The first time someone asks "why is COUNT(*) so slow," they have usually just run it on a 200M-row table and waited 90 seconds. The bug report follows: "the database is slow."
It is not slow. It is doing the only thing the query asked for. The answer is rarely to make COUNT(*) faster — it is to ask whether you actually need an exact count.
Here is the framework I use.
Why COUNT(*) cannot use an index alone
Postgres uses MVCC. Every row has multiple versions; each version is visible to some transactions and not others. The index does not store visibility information, so the database cannot answer COUNT(*) from the index alone — it has to consult the heap to determine which rows are currently visible.
The result: COUNT(*) on an unfiltered table is roughly an O(n) operation. On 500M rows, that is a lot of work no matter how fast your disk is.
Visibility map and index-only scans help in some cases, but not enough to make 500M-row COUNT(*) fast. The query is doing what it has to do.
When exact COUNT is necessary
Genuine cases:
- Pagination that needs total page count.
- Compliance reports.
- Billing calculations.
- Anywhere the user reads the number and trusts it to the digit.
For these, you have to pay the cost. Mitigations:
- Run the COUNT on a read replica.
- Cache the result for a few seconds at the application layer.
- Run it asynchronously and report "loading..." while it works.
When approximate COUNT is fine
Most product UI cases. "This filter has about 1.2 million matching rows" is enough information for a search results page. The user does not care about 1,234,567 vs 1,234,568.
For unfiltered or simply-filtered counts, pg_class.reltuples is the cheap approximation:
SELECT reltuples::BIGINT AS estimate
FROM pg_class
WHERE oid = 'orders'::regclass;
The estimate is updated by ANALYZE. Accuracy is generally within a few percent on healthy tables. Cost is microseconds.

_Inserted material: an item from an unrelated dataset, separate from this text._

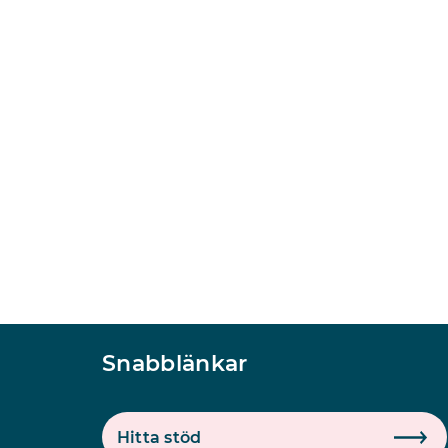
Snabblänkar
Hitta stöd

For filtered counts, the EXPLAIN-based estimate works:
EXPLAIN SELECT * FROM orders WHERE customer_id = 123;
-- Look at the rows= field in the output
You can extract this programmatically with EXPLAIN (FORMAT JSON) and parse the result. Some teams build a function that returns the estimated count from EXPLAIN; it is a 20-line plpgsql function that solves a real problem.

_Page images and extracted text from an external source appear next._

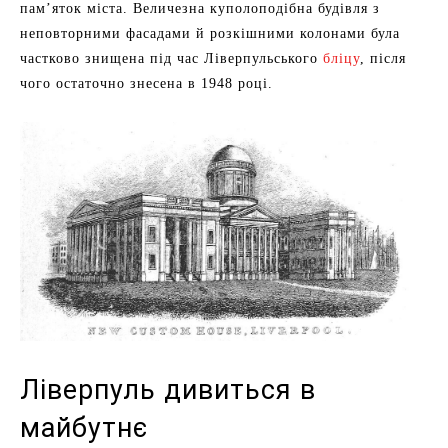
пам’яток міста. Величезна куполоподібна будівля з
неповторними фасадами й розкішними колонами була
частково знищена під час Ліверпульського
бліцу
, після
чого остаточно знесена в 1948 році.
Ліверпуль дивиться в
майбутнє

When pagination needs better than this
"Page 1 of 1234" pagination requires an exact count. "Page 1 of many" can use a relative count: "showing 25 of approximately 1.2M."
Keyset pagination removes the count problem entirely:
-- Instead of OFFSET, use the last row's id
SELECT * FROM orders
WHERE id > $last_seen_id
ORDER BY id
LIMIT 25;
The UI shows "next page" without claiming to know the total. For most product views, this is the right tradeoff: faster, no count needed, scales to arbitrary table sizes.
The applications that genuinely need page-of-N pagination are rare. Search results, admin dashboards, sometimes audit views. For everything else, keyset is better.
Maintaining a counter table
For counts that change frequently and must be cheap to read, a counter table:
CREATE TABLE table_counts (
table_name TEXT PRIMARY KEY,
row_count BIGINT NOT NULL
);
-- Trigger to update on INSERT/DELETE
CREATE OR REPLACE FUNCTION increment_orders_count()
RETURNS TRIGGER AS $$
BEGIN
IF TG_OP = 'INSERT' THEN
UPDATE table_counts SET row_count = row_count + 1 WHERE table_name = 'orders';
ELSIF TG_OP = 'DELETE' THEN
UPDATE table_counts SET row_count = row_count - 1 WHERE table_name = 'orders';
END IF;
RETURN NULL;
END;
$$ LANGUAGE plpgsql;
CREATE TRIGGER orders_count_trigger
AFTER INSERT OR DELETE ON orders
FOR EACH ROW EXECUTE FUNCTION increment_orders_count();
The trade: every insert and delete now contends on a single row in table_counts. Under high concurrency, this becomes a serialization bottleneck.
For very high-throughput tables, the better shape is a table with multiple rows that are summed:
CREATE TABLE table_counts_sharded (
table_name TEXT,
shard SMALLINT,
delta BIGINT NOT NULL,
PRIMARY KEY (table_name, shard)
);
-- Insert random shard, periodically aggregate
This is more code, but it removes the contention.
What I do today
For any new feature that mentions a count:
- Ask: does the user really need an exact number, or an approximate one?
- If approximate:
pg_class.reltuplesor EXPLAIN-based estimate. - If exact and rarely viewed: COUNT(*) on a read replica with a cache.
- If exact and frequently viewed: counter table, possibly sharded.
- If pagination: keyset, not OFFSET-based.
The rule that matters: do not let "the user wants a count" automatically mean "COUNT(*) on every page load." That is the path to slow pages, then to a slow database, then to an angry team trying to optimize the unoptimizable.